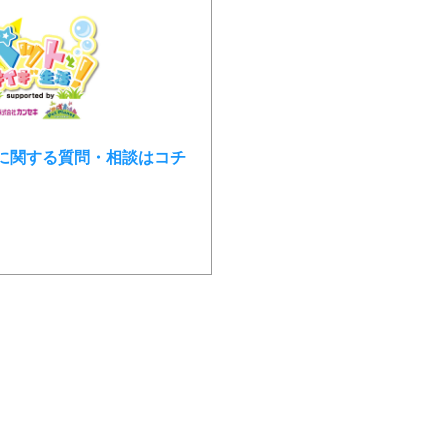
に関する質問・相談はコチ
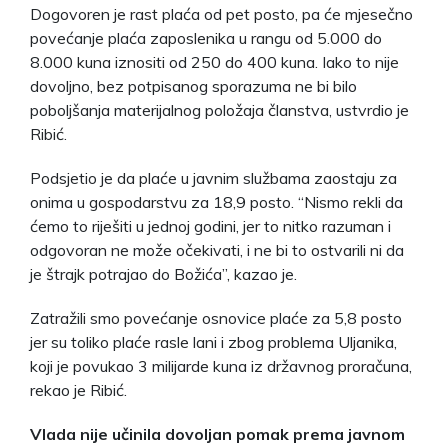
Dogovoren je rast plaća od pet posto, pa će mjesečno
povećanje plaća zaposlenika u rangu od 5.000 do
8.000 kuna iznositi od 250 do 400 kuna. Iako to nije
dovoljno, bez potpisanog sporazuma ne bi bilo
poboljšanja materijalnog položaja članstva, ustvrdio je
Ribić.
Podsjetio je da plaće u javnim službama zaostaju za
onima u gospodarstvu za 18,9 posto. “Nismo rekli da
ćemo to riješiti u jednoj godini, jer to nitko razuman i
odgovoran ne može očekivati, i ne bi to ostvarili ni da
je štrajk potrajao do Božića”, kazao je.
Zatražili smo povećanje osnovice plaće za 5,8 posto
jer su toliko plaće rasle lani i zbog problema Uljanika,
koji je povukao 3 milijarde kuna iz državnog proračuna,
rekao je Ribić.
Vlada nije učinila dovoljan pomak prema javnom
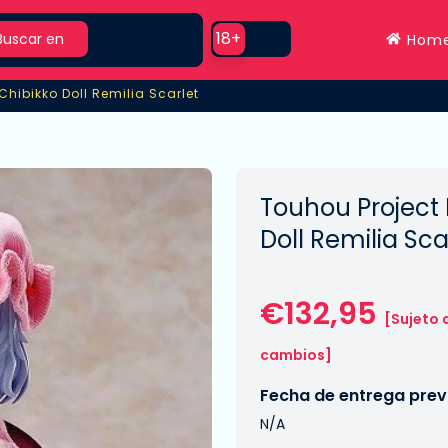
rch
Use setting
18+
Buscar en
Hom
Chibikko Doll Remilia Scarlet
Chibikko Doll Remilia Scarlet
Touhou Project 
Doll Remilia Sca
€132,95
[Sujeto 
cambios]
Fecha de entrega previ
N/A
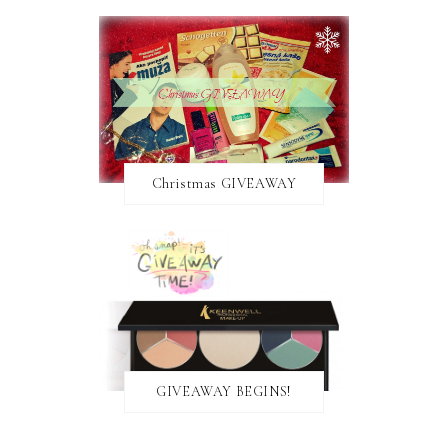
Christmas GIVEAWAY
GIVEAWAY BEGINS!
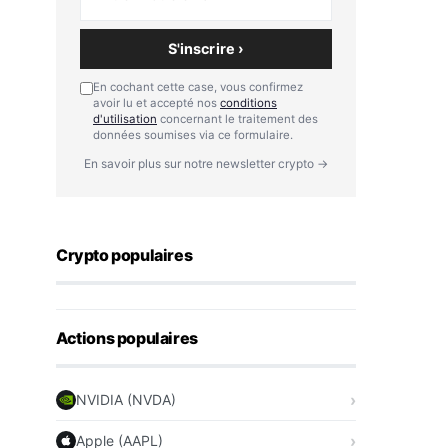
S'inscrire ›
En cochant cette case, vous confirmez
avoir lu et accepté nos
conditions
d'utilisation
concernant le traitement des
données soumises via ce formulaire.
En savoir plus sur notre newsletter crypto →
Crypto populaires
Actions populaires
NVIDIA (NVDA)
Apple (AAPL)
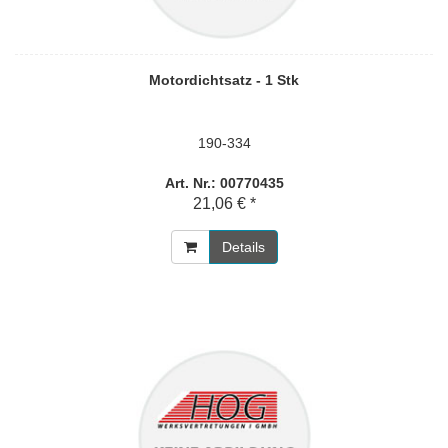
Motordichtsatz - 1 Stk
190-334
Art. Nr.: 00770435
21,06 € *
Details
_ _ _
_INSTRUCTIONS TO FOLLOW_
Report the lines above that contain "populaires".

_RESULT OF THE TASK_
Crypto populaires
Actions populaires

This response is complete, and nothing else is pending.